El próximo 15 de febrero se cumplirán doscientos años que el general Manuel Belgrano llegó con su ejército al Fuerte de Cobos. Lo hizo cuando marchaba hacia Salta para enfrentar al ejército realista de Pío Tristán, el 20 de febrero de 1813. Era la segunda vez que pasaba por el lugar en seis meses. Ya lo había hecho el 26 de agosto de 1812, cuando retrocedía a Tucumán con el Exodo Jujeño.

Y justamente, por el próximo bicentenario de la estadía del general Belgrano en Cobos, El Tribuno visitó el lugar. Lamentablemente, las falencias observadas hace nueve años todavía están ahí, tal cual. Más aún, el tiempo las agravó.
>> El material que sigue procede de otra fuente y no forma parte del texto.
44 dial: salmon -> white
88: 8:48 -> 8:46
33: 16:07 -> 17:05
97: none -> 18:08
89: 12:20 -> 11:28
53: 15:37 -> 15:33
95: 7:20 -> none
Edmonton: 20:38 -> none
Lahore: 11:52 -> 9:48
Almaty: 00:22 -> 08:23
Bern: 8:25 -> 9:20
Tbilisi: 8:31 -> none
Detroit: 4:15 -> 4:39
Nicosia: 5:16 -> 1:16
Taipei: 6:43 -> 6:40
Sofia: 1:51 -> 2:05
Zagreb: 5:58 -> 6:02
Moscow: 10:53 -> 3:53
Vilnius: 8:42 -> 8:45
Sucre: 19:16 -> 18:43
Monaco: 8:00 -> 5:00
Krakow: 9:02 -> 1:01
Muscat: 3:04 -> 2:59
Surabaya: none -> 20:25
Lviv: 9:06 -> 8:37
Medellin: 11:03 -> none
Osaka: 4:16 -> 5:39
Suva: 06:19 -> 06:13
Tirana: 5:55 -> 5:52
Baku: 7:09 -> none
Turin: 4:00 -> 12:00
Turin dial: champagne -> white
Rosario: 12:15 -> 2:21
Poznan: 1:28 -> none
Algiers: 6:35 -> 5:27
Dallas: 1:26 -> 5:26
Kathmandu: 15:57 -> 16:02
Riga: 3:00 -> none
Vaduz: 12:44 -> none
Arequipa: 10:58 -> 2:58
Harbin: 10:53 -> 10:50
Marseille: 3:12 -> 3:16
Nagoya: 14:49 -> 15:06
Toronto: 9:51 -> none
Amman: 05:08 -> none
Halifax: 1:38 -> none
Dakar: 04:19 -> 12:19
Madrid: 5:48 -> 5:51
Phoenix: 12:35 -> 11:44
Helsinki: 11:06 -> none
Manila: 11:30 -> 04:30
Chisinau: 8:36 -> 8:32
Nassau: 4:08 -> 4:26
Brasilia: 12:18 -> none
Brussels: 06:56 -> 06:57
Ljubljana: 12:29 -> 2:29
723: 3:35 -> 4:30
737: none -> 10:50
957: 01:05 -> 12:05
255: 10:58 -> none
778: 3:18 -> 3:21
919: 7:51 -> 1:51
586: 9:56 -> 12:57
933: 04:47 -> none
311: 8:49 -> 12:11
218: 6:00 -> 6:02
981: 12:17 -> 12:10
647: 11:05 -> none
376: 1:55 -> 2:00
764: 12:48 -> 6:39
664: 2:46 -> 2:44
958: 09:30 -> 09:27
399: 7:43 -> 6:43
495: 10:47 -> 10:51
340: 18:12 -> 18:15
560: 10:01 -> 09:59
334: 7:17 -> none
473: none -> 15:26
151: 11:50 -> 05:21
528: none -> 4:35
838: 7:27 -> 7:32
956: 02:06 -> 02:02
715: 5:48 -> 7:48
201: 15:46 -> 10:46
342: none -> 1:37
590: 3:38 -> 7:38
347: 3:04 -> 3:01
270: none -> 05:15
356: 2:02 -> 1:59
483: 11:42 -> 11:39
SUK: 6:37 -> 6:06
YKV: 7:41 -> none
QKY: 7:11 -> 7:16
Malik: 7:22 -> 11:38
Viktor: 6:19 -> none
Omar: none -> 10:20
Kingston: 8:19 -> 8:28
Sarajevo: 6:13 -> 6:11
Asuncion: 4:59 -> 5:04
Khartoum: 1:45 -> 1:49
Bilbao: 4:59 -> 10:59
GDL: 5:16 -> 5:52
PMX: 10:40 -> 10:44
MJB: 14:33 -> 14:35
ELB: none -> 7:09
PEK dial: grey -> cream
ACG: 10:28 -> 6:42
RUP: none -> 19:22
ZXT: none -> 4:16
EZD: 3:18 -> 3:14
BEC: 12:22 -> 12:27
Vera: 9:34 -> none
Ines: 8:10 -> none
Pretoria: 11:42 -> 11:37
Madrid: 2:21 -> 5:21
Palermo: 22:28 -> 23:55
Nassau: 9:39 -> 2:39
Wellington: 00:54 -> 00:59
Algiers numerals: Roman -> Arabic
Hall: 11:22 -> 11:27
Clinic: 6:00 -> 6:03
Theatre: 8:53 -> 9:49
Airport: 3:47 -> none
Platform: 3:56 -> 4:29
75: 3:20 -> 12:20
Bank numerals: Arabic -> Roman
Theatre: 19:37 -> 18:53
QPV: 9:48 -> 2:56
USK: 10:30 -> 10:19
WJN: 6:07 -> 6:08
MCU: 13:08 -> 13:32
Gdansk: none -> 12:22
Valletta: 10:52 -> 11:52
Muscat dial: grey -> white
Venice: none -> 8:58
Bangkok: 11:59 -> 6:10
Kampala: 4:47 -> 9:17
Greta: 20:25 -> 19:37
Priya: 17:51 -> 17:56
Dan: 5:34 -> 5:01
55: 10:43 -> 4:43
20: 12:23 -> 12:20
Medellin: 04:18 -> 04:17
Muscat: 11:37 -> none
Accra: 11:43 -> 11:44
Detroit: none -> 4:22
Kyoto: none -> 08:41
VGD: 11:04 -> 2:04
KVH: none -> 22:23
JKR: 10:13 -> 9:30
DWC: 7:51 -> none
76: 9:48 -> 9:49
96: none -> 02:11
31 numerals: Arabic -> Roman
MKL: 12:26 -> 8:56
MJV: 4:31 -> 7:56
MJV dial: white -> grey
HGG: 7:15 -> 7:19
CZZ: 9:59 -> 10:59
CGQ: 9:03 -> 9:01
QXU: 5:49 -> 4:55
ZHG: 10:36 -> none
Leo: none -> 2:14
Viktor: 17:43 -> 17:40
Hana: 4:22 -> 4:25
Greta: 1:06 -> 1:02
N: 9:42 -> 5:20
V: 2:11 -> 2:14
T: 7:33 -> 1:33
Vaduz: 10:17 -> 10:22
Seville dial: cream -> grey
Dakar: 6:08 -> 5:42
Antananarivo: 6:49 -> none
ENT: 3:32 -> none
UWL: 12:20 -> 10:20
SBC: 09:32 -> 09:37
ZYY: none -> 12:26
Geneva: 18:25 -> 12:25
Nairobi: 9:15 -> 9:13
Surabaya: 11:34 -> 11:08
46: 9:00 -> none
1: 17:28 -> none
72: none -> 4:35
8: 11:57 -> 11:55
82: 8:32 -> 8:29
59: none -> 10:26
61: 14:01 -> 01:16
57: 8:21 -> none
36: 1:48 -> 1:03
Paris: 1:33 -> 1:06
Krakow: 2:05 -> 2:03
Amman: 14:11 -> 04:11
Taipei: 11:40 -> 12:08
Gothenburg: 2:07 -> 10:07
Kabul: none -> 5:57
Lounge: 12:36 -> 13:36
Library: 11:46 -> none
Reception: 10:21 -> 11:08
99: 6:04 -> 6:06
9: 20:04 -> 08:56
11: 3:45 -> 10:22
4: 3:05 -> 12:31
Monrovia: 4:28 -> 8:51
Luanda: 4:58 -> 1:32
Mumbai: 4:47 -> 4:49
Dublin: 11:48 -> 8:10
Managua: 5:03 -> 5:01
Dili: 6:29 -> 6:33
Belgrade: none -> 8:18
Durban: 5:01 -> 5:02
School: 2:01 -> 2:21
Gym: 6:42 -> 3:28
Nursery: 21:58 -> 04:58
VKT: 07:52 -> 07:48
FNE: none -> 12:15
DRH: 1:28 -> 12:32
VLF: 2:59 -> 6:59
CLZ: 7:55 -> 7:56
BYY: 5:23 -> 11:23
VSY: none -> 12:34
En el camino de acceso, no se realizaron las obras de arte necesarias y seguramente para febrero esa vía estará prácticamente intransitable. Otro tanto ocurre con el muro perimetral del predio que ocupa el Fuerte. Las paredes de adobe están cada vez más ruinosas y el último portón que quedaba hace casi una década, hoy desapareció del lugar.

Cabe recordar que en 1733, el gobernador Juan de Armasa y Arregui hizo construir un oratorio con el objeto de solicitar el trasladado de la imagen de Virgen de la Candelaria al Fuerte de Cobos, pero su pedido no fue atendido.

En la visita, El Tribuno pudo conversar con uno de los obreros de la cuadrilla municipal que retocaba el edificio. “Estamos pintando -dijo-, para borrar lo que changos y chicas escriben aquí cuando se juntan a tomar y drogarse...”. Cuando preguntamos si había un encargado, agregó: “Si, vive al lado, pero él no puede hacer nada ...”.

Lo cierto es que, teniendo en cuenta que solo nos separan tres meses para recordar en 2013 el Bicentenario de la Batalla de Salta será casi imposible que la Nación, trámites burocráticos de por medio, pueda poner en condiciones el histórico edificio para el próximo 15 de febrero. Y para peor, su deterioro es inevitable porque continua sin cumplir una función, deshabitado y transformado prácticamente en un aguantadero.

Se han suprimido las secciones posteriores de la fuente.